Fri, Oct. 23 (Metro Cinema):
  • 8:30pm:
    American Radical: The Trials of Norman Finkelstein *Canadian Premiere!

Sun, Oct. 25 (Metro Cinema):
  • 2pm:
    The Color of Olives  *Canadian Premiere!
  • 4pm:
    Telling Strings  *Canadian Premiere!
  • 6pm:
    Beyond Blue & Gray: Portraits of Palestinian Creativity Under Occupation
  • 7pm:
    Art & Apathy: Israeli Conscience & Culture
  • 2:30pm:
    Palestine Blues   *Canadian Premiere!

Mon, Oct. 26 (Edmonton Room, Stanley Milner Library):
  • 1pm:
    Occupation 101
  • 5pm:
    Peace, Propaganda & the Promised Land
  • 6:30pm:
    DINNER BREAK (more info below)
  • 7pm:
    Special Guest Speaker MORDECAI BRIEMBERG:CAN WE TALK? (more info below)
Friday, October 23th
American Radical
Directed by David Ridgen
and Nicolas Rossier
USA/Canada, 2009, 84 min.
Playing at Metro Cinema
Watch Trailer

American Radical is the probing, definitive documentary about American academic Norman Finkelstein. A devoted son of holocaust survivors, ardent critic of Israel and US Mid-East policy, and author of five provocative books including, "The Holocaust Industry", Finkelstein has been steadfast at the center of many intractable controversies, including his recent denial of tenure at DePaul University. Called a lunatic and disgusting self-hating Jew by some, and an inspirational street-fighting revolutionary by others, Finkelstein is a deeply polarizing figure whose struggles arise from core questions about freedom, identity and nationhood.

From Beirut to Kyoto, the filmmakers follow Finkelstein around the world as he attempts to negotiate a voice among both supporters and critics, providing an intimate portrait of the man behind the controversy while giving equal time to both his critics and supporters.
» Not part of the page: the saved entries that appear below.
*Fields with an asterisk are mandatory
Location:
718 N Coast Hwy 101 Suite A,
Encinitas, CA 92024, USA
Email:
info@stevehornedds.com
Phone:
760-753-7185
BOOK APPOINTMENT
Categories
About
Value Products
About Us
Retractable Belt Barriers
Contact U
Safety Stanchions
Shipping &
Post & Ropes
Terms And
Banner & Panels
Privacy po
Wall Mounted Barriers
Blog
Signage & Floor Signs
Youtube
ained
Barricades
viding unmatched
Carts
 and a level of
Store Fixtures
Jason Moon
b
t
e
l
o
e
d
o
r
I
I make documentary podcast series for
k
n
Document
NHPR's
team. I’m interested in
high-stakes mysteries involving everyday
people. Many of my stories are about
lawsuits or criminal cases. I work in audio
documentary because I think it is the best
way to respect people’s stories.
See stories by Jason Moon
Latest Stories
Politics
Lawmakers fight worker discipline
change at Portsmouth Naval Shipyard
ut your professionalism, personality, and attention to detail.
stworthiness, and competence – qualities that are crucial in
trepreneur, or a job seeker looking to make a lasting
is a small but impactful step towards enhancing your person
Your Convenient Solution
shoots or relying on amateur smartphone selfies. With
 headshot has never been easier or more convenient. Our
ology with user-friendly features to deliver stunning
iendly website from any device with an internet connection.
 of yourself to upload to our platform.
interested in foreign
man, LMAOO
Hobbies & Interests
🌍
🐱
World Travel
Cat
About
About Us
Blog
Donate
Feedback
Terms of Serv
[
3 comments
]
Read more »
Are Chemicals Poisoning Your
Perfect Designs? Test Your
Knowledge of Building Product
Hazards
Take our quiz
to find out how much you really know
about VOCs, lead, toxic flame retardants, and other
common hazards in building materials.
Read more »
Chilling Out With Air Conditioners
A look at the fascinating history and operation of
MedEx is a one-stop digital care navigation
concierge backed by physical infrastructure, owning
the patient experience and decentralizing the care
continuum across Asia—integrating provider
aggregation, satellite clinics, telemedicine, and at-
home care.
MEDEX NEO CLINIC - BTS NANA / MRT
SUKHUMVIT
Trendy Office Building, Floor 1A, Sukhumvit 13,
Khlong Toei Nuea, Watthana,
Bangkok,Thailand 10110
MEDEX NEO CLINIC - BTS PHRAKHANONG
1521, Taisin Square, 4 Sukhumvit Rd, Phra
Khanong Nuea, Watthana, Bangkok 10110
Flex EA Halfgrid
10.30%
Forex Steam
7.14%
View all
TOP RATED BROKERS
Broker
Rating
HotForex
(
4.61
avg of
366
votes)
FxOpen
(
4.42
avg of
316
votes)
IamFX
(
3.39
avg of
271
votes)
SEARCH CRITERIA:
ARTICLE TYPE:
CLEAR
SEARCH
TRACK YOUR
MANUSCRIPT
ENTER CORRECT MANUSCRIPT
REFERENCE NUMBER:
Features interviews with Finkelstein, Alan Dershowitz, Noam Chomsky, John Mearsheimer, Alan Dershowitz and more.

Sunday, October 25th
The Color of Olives
Directed/Produced by Carolina Rivas
and Daoud Sarhandi
Mexico/Palestine, 2006, 97 min.
(Arabic with English subtitles)
Playing at Metro Cinema

From Mexican director Carolina Rivas and cinematographer Daoud Sarhandi comes this elegant and visually breathtaking new film about the Palestinian experience. The Amer family lives surrounded by the infamous West Bank Wall, where their daily lives are dominated by electrified fences, locked gates and a constant swarm of armed soldiers. This unique and intimate documentary shares their private world, allowing a glimpse of the constant struggles and the small, endearing details that sustain them. The Color of Olives is an artistic and beautifully affecting reflection on the effects of racial segregation, the meaning of borders and the absurdity of war.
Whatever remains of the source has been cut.